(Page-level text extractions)
————
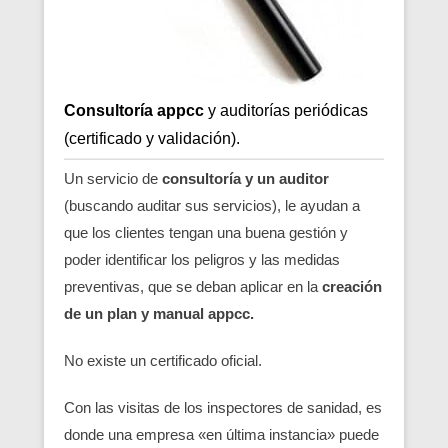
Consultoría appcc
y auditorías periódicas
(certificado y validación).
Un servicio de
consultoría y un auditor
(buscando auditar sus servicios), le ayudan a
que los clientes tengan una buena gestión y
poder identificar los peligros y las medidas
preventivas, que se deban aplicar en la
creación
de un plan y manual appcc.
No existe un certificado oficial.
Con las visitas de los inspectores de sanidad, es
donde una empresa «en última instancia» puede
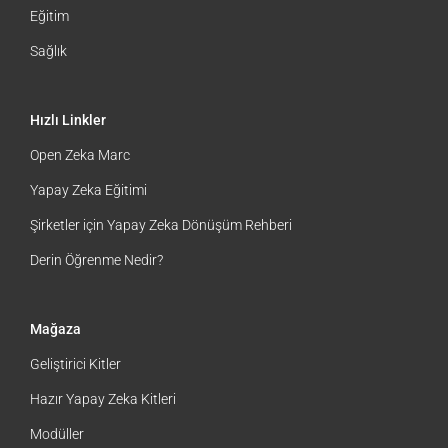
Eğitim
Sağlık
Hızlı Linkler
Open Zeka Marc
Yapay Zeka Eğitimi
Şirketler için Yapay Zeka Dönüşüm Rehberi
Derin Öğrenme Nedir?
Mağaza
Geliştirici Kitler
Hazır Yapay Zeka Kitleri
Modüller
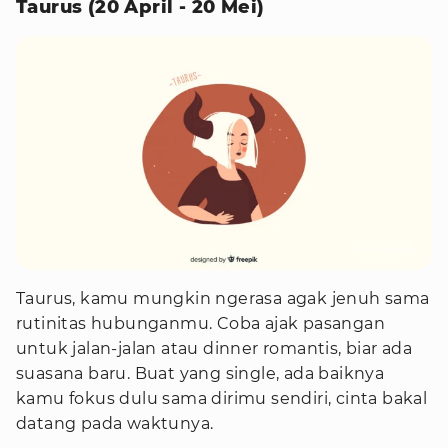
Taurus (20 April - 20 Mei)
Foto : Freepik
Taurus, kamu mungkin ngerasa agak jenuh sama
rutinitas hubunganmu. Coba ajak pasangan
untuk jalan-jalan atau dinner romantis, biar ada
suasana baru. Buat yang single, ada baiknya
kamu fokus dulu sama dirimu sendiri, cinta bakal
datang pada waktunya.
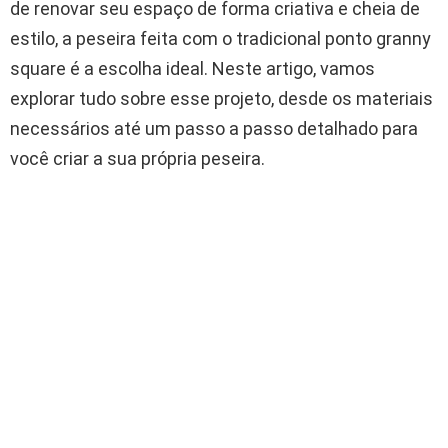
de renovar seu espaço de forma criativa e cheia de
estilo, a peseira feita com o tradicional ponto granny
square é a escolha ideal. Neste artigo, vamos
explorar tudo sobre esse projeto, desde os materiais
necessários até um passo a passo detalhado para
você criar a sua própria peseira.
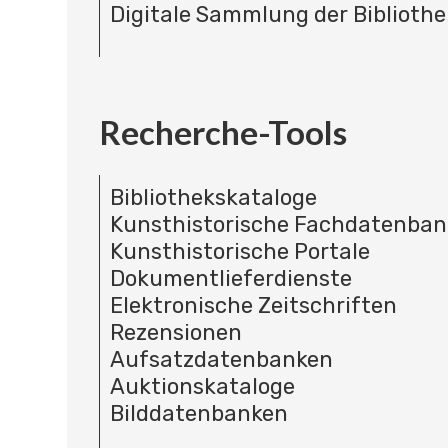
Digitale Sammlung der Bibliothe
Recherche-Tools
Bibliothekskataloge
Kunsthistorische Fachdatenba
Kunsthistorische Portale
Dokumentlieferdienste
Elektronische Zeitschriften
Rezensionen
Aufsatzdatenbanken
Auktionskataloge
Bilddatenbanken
————
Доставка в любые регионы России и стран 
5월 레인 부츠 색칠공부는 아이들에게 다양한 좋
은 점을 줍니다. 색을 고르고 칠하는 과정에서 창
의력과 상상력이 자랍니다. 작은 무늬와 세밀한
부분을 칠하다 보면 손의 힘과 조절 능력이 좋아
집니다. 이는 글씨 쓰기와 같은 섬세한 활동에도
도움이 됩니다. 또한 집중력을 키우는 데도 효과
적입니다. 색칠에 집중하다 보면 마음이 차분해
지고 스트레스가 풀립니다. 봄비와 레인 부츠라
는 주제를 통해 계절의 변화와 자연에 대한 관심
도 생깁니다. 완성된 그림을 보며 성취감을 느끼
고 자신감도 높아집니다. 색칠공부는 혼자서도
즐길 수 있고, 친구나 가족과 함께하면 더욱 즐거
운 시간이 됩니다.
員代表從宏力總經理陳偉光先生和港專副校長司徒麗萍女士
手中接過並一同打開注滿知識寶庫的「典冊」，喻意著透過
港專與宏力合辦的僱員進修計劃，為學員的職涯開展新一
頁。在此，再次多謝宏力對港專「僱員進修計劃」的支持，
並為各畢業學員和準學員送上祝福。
————
**ABOUT THIS EXERCISE**
Search the entries for the word "Zeka" and show every line that has it.

**RESULT OF THE EXERCISE**
Open Zeka Marc
Yapay Zeka Eğitimi
Şirketler için Yapay Zeka Dönüşüm Rehberi
Hazır Yapay Zeka Kitleri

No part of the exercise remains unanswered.